Loque’nahak
Autor: WorldofWar.de
Artikelübersicht
In unserer zweiten Artikelserie ‘Seltene Begegnungen im hohen Norden’ stellen wir euch interessante, seltene Gegner oder Nicht-Spieler-Charaktere (NPC’s) vor, denen ihr auf euren Streifzügen durch den eisigen Kontinent Northrend begegnen könnt, und von denen einige auch Gegenstand bestimmter Achievements (Spielerfolge) sind.
Folgende Artikel sind bislang erschienen:
Einleitung
Den Anfang der Serie macht ein ganz spezielles, als Geisterbestie klassifiziertes Wildtier mit dem indianisch klingenden Namen Loque’nahak , das seit seinem ersten Erscheinen in der zweiten WoW Expansion ‘Wrath of the Lich King’ besonders die Jägerwelt in helle Begeisterung versetzt hat, denn es ist auch als Begleiter zähmbar.
Wo auch immer ihr als Jäger mit diesem Pet auftaucht, ist euch
die Aufmerksamkeit der Mitspieler sicher, denn das für Loque’nahak
und seine Gefährtin verwendete Charaktermodell ist einzigartig im
Spiel.
Das elfenbeinfarbene, mit den dunklen, an Symbole erinnernde
Flecken marmorierte Fell verleiht dem eleganten Raubkatzenkörper
ein legendäres, nahezu statuenhaftes Aussehen. Dazu kommt das
cyanfarbene bis weisse, mit Partikeleffekten versehene Leuchten aus
den Augenhöhlen und dem Maul, das an die Mondbrunnen der Druiden
erinnert und den Gattungsnamen ‘Geisterbestie’ eindrucksvoll
unterstreicht. Und tatsächlich teilt “Wächter” Loque’nahak ein
besonderes Charakteristikum mit den Druiden in ‘World of WarCraft’,
den Zauber ‘Mondfeuer’. Der Unterschied liegt lediglich in der
Namensgebung, der bei der Geisterbestie
‘Geisterstoss’ lautet, aber im wesentlichen
dasselbe macht : Arkanschaden über Zeit.
Der Zauber ‘Mondfeuer’ bzw. ‘Geisterstoss’ erhält mit dem
Patch 3.0.8 übrigens ein grafisches Update (siehe Titelbild), bei
dem anstelle des bisherigen simplen Austrittspunktes an der Spitze
jetzt eine eindrucksvolle Mondkugel ruht, aus der der Lichtstrahl
nach unten schiesst. Mit diesem Update wird das ohnehin attraktive
Jägerpet noch schöner.
Info zu Loque’nahak
Loque’nahak gehört zur Klasse der extrem raren Kreaturen, ist Level 76 und besitzt Elite-Status, d.h. er kann mehr austeilen und einstecken als andere normale Mobs (Mobile Objects) im Spiel. Allerdings ist die Raubkatze euch gegenüber friedlich, d.h. neutral eingestellt. Sie wird euch nicht unvermittelt angreifen, es sei denn, ihr tut das.
– Info zu
Loque’nahak
Tipp: Die Datenbank ‘Wowhead’ bietet eine Anzeige in englischer und deutscher Sprache an, die ihr rechts oben auf der Webseite im Menü ‘Language/Sprache’ auswählen könnt.

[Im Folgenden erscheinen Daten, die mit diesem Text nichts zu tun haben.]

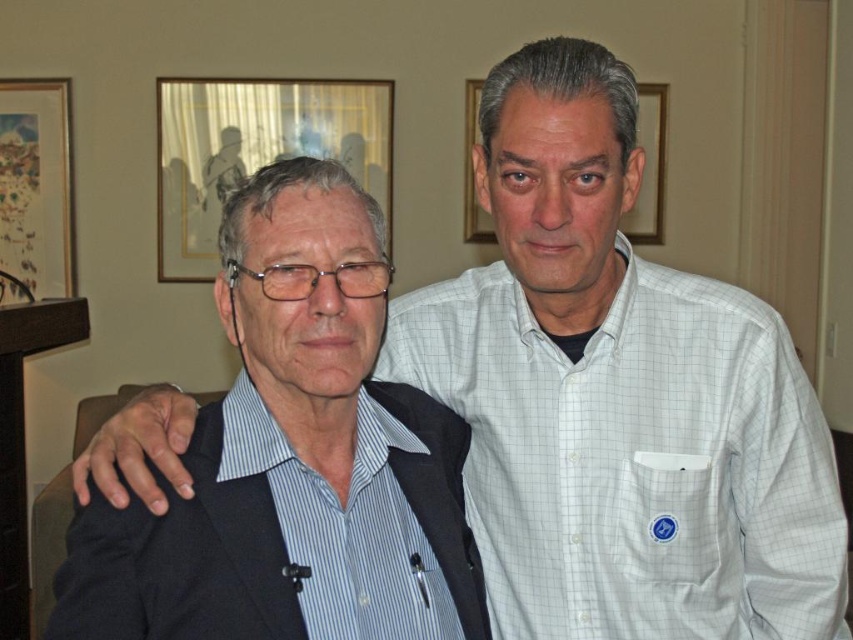 Is point (201, 428) closer to camera compared to point (30, 252)?

Yes, point (201, 428) is closer to viewer.

Does point (451, 604) come farther from viewer compared to point (25, 180)?

No, it is in front of (25, 180).

Is point (440, 563) more distant than point (57, 134)?

No, (440, 563) is closer to viewer.

Find the location of `blue striped shirt at left`. blue striped shirt at left is located at coordinates (293, 464).

Which is in front, point (239, 627) or point (164, 99)?

Point (239, 627)

Does blue striped shirt at left have a lesser width compared to matte glass picture frame at upper center?

Correct, blue striped shirt at left's width is less than matte glass picture frame at upper center's.

Is point (347, 486) in front of point (368, 83)?

Yes, it is.

You are a GUI agent. You are given a task and a screenshot of the screen. Output one action in this format:
    pyautogui.click(x=<x>, y=<y>)
    Task: Click on the blue striped shirt at left
    
    Given the screenshot: What is the action you would take?
    pyautogui.click(x=293, y=464)

Does matte glass picture frame at upper center have a larger size compared to matte wood picture frame at center?

Correct, matte glass picture frame at upper center is larger in size than matte wood picture frame at center.

Is matte glass picture frame at upper center positioned before matte wood picture frame at center?

That is True.

In order to click on matte glass picture frame at upper center in this screenshot , I will do `click(256, 148)`.

Locate an element on the screen. Image resolution: width=853 pixels, height=640 pixels. matte glass picture frame at upper center is located at coordinates (256, 148). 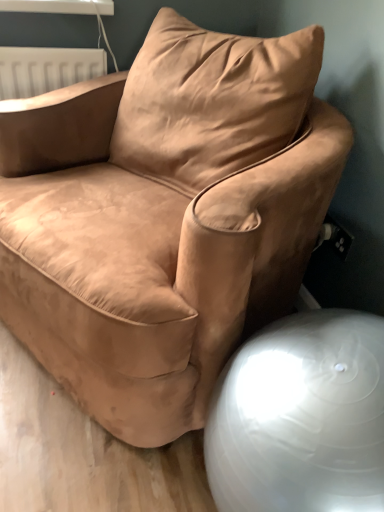 This screenshot has width=384, height=512. Describe the element at coordinates (301, 417) in the screenshot. I see `white glossy ball at lower right` at that location.

Where is `white glossy ball at lower right`? white glossy ball at lower right is located at coordinates (301, 417).

The width and height of the screenshot is (384, 512). In order to click on white glossy ball at lower right in this screenshot , I will do pyautogui.click(x=301, y=417). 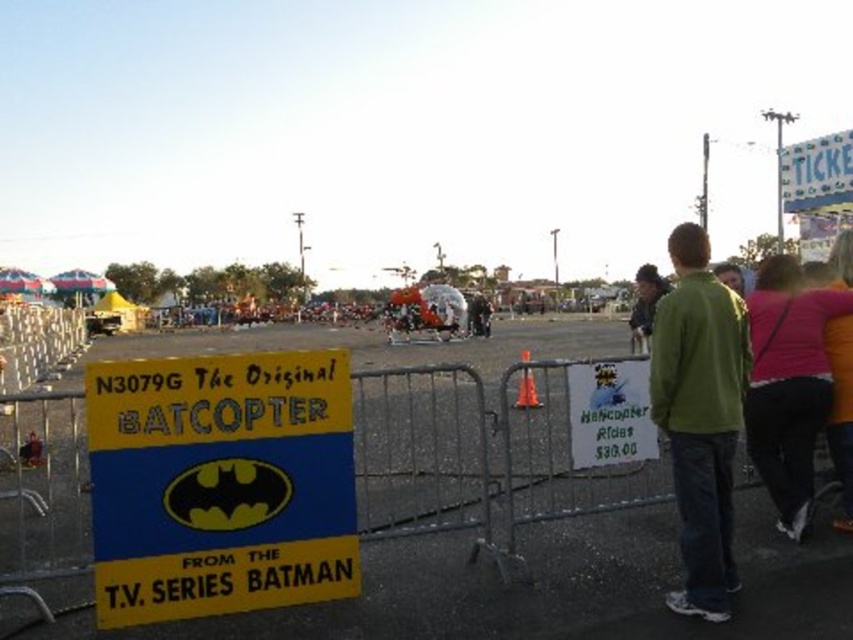 Is point (820, 396) positioned after point (631, 310)?

No, it is in front of (631, 310).

Does pink fabric shirt at right come in front of green cotton hoodie at center?

Yes, it is in front of green cotton hoodie at center.

You are a GUI agent. You are given a task and a screenshot of the screen. Output one action in this format:
    pyautogui.click(x=<x>, y=<y>)
    Task: Click on the pink fabric shirt at right
    
    Given the screenshot: What is the action you would take?
    click(788, 384)

Find the location of a particular element. Image resolution: width=853 pixels, height=640 pixels. pink fabric shirt at right is located at coordinates (788, 384).

Is the position of green fleece jacket at center more distant than that of green cotton hoodie at center?

No, green fleece jacket at center is in front of green cotton hoodie at center.

Can you confirm if green fleece jacket at center is bigger than green cotton hoodie at center?

Incorrect, green fleece jacket at center is not larger than green cotton hoodie at center.

Who is more distant from viewer, [682,436] or [637,342]?

Positioned behind is point [637,342].

Locate an element on the screen. The image size is (853, 640). green fleece jacket at center is located at coordinates click(700, 417).

Who is more distant from viewer, (144, 554) or (784, 353)?

The point (784, 353) is more distant.

Does point (314, 448) lie in front of point (799, 442)?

Bei der Datenbank könnt ihr euch die Items u.a. auch schon einmal vorab in einer 3D-Vorschau mit Zoomfunktion anschauen.
Von der Gattung ‘Geisterbestie’ , der Loque’nahak angehört, gibt es zur Zeit nur ein einziges Exemplar im Spiel – ihn. Seine Gefährtin Har’koa , die zwar das gleiche Charaktermodell besitzt, befindet sich ausschliesslich als neutraler Questgeber-NPC (Non-Player Character) mit Boss-Status in der Eistrollregion Zul’Drak und ist nicht zähmbar. Bei dieser Gelegenheit sei gleich ein Missverständnis bzw. Fehler in der deutschen Übersetzung der beiden Namen geklärt: Loque’nahak ist ein ER, und die Tiergöttin Har’koa eine SIE, und nicht umgekehrt.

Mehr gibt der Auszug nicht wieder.